If variable x cointains 4 character values "A", "B", "C" & "D" I want to sort them into a 2 categories, 1 and 0, in a new variable y, creating a dummy variable
Ideally I want it to look like this
df <- data.frame(x = c("A", "B", "C" & "D")

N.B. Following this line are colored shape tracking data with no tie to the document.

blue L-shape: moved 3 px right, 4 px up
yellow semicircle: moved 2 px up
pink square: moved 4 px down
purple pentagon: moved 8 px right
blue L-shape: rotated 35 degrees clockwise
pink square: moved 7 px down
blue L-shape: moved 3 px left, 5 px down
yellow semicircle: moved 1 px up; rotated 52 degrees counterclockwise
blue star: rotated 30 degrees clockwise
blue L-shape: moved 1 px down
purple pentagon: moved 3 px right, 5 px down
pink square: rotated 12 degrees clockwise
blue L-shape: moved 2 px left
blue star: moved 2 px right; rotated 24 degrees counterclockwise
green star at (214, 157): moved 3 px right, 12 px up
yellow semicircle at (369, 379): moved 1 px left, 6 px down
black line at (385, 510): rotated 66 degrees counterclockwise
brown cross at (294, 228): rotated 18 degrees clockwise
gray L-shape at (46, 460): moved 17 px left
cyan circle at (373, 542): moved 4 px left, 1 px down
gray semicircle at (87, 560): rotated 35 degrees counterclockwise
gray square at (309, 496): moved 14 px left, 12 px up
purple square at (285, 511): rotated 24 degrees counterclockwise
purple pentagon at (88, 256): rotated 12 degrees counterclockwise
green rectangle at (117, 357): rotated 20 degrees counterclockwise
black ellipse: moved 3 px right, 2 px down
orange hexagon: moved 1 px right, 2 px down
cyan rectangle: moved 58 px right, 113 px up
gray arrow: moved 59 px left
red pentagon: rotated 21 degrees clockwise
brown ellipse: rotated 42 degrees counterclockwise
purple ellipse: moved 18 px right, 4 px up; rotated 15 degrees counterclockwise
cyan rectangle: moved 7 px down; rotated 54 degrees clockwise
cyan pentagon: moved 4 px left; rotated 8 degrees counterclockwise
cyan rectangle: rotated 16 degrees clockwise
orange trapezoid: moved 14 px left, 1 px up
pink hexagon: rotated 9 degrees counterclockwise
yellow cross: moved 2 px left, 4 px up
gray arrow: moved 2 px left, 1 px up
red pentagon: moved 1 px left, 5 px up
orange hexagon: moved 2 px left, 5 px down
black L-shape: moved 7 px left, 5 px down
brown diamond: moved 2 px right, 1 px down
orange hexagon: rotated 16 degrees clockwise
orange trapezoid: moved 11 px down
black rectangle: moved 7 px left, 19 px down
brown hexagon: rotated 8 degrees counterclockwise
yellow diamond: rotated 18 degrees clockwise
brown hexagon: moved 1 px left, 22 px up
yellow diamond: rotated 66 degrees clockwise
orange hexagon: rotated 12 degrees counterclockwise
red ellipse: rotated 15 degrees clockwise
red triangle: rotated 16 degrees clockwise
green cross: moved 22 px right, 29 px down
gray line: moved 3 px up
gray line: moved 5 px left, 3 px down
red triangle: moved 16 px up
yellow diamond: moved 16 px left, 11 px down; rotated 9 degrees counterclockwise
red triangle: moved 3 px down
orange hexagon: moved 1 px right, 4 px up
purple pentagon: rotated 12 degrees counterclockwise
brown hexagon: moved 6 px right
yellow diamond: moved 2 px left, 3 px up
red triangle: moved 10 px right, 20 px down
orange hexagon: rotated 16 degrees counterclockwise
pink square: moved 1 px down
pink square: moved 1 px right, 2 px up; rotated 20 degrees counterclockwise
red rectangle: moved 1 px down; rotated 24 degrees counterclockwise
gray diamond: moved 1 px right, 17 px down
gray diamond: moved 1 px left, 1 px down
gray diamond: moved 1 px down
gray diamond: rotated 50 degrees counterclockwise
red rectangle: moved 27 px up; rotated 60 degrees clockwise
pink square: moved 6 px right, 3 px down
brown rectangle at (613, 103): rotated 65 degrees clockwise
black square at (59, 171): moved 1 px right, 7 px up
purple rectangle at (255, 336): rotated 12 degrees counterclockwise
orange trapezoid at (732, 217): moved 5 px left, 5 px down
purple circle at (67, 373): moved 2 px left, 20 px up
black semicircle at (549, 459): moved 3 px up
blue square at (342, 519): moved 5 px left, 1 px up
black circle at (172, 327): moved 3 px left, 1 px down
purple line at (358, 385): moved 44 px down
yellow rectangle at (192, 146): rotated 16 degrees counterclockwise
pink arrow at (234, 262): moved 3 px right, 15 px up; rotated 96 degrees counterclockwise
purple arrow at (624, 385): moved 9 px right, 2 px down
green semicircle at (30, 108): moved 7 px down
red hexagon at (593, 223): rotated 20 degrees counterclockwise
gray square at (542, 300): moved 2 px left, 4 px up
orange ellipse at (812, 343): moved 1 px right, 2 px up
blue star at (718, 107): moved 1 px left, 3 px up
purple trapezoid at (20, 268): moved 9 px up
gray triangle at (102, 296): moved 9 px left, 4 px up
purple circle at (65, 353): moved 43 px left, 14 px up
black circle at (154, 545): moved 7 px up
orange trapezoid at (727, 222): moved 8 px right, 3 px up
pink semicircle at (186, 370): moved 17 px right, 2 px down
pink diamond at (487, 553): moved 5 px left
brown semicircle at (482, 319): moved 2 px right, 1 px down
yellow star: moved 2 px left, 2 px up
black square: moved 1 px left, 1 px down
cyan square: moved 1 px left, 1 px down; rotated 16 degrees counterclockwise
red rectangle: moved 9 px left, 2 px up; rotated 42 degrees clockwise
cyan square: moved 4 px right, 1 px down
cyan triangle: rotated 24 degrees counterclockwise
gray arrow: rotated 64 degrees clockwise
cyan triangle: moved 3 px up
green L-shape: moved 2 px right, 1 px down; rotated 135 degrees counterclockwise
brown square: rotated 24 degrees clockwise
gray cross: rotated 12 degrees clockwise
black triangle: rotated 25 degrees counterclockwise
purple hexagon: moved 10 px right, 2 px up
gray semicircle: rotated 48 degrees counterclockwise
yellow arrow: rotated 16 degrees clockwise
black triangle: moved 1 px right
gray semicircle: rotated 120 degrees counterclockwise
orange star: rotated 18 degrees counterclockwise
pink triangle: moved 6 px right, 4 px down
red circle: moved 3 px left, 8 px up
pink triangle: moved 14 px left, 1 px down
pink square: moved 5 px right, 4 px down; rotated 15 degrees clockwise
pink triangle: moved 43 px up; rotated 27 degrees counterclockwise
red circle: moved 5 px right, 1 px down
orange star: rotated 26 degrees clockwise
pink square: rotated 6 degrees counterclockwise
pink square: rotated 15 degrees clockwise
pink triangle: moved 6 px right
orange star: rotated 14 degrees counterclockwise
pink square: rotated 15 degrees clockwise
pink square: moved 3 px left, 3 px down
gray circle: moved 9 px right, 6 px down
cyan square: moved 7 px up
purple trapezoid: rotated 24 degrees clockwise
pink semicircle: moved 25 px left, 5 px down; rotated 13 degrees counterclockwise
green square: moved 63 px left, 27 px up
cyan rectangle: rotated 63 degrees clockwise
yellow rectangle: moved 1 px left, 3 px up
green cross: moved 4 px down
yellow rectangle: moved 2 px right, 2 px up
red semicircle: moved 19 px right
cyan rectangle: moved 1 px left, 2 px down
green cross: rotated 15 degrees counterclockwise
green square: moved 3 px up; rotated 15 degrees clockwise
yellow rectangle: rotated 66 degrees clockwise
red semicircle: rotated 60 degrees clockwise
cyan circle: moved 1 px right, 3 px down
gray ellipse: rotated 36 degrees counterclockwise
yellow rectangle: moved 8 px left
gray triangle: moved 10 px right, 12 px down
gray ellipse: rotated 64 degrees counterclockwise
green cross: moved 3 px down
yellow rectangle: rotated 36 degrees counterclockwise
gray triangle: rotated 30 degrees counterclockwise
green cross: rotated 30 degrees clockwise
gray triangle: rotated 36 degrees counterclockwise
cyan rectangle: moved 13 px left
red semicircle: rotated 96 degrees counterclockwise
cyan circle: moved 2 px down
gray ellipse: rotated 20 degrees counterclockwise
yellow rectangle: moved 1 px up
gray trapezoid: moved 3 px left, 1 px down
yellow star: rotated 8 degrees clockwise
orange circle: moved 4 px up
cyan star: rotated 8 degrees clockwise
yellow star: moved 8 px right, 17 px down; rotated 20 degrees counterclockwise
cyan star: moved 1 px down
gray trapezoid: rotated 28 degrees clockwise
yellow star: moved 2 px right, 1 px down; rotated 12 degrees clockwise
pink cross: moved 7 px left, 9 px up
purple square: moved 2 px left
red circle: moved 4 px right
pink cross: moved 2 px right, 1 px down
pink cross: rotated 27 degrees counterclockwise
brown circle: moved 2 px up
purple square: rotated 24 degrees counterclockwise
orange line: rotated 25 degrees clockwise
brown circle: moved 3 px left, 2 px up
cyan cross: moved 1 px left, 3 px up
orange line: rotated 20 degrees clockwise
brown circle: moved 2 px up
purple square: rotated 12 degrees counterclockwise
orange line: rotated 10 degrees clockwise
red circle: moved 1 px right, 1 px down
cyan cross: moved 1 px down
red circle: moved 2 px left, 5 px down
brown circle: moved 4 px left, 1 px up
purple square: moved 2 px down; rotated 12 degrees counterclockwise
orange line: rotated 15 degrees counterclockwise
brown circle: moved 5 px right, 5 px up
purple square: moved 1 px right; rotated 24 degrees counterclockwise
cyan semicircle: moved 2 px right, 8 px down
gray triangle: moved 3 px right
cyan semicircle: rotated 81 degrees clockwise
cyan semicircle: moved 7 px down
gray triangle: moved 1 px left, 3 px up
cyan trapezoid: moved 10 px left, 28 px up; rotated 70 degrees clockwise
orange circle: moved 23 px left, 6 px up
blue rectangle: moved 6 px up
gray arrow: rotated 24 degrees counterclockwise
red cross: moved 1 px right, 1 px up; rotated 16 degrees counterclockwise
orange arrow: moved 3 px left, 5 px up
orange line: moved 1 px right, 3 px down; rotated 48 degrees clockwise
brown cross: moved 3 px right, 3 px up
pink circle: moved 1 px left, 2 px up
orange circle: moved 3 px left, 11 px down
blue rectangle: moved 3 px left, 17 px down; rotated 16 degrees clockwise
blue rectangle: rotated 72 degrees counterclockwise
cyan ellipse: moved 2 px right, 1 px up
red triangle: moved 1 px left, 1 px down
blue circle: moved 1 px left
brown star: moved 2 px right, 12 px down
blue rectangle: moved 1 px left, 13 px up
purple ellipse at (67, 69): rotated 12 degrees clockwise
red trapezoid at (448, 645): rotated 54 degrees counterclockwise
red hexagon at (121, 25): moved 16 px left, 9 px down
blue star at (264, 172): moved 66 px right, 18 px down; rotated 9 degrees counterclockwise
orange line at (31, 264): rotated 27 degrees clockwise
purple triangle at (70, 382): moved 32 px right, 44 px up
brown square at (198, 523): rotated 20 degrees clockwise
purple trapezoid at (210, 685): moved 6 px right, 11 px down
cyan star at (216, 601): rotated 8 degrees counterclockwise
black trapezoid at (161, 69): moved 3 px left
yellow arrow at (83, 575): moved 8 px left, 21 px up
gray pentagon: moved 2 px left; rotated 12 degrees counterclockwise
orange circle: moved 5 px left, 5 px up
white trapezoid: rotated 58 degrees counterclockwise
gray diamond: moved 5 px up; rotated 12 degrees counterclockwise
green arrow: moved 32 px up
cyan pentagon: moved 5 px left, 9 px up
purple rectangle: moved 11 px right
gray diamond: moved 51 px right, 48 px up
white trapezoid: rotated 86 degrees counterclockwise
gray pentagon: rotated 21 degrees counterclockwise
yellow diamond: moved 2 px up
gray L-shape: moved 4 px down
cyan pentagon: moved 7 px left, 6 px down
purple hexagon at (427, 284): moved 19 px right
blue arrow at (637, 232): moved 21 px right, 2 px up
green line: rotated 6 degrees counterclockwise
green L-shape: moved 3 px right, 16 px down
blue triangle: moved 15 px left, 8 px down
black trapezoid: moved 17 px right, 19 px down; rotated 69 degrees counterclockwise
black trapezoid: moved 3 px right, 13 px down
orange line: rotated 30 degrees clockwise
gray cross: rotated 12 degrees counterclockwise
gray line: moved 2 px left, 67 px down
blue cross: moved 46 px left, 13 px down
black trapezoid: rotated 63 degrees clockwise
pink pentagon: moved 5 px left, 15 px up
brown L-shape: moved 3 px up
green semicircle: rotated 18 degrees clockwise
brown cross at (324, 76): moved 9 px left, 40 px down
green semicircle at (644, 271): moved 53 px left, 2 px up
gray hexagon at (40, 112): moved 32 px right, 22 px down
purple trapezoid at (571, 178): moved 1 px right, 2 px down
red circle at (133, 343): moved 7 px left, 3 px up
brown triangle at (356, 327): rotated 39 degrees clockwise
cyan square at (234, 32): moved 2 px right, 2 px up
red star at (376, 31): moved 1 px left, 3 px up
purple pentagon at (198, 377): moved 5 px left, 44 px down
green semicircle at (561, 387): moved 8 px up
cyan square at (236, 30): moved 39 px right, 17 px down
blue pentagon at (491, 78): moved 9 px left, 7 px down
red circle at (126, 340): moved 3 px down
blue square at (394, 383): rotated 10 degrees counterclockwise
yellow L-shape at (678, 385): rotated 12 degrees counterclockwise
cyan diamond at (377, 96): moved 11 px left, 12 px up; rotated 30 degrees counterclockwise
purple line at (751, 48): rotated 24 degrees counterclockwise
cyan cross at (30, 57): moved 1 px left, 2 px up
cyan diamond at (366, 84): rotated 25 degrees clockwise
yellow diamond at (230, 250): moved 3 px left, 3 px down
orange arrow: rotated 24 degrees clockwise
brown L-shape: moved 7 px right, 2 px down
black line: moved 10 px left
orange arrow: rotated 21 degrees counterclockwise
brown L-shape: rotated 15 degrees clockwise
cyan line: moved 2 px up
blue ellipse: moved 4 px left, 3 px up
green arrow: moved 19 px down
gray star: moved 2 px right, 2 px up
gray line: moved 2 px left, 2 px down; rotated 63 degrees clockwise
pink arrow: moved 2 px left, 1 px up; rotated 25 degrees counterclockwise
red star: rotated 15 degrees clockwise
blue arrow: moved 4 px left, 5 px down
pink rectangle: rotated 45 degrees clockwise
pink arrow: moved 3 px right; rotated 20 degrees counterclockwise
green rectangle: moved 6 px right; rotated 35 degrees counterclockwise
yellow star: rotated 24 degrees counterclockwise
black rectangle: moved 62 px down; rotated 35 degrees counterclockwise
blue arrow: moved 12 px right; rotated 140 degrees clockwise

y <- if x == "A" | "D" then assign 1 in y
if x == "B" | "C" then assign 0 in y
if x == other then assign NA in y
x y
1 "A" 1
2 "B" 0
3 "C" 0
4 "D" 1
library(dplyr)
df <- df %>% mutate ( y =case_when(
(x %in% df == "A" | "D") ~ 1 ,
(x %in% df == "B" | "C") ~ 1,
x %in% df == ~ NA
))
I got this error message
Error: replacement has 3 rows, data has 2
Here's the proper case_when
syntax.
df <- data.frame(x = c("A", "B", "C", "D"))
library(dplyr)
df <- df %>%
mutate(y = case_when(x %in% c("A", "D") ~ 1,
x %in% c("B", "C") ~ 0,
TRUE ~ NA_real_))
df
#> x y
#> 1 A 1
#> 2 B 0
#> 3 C 0
#> 4 D 1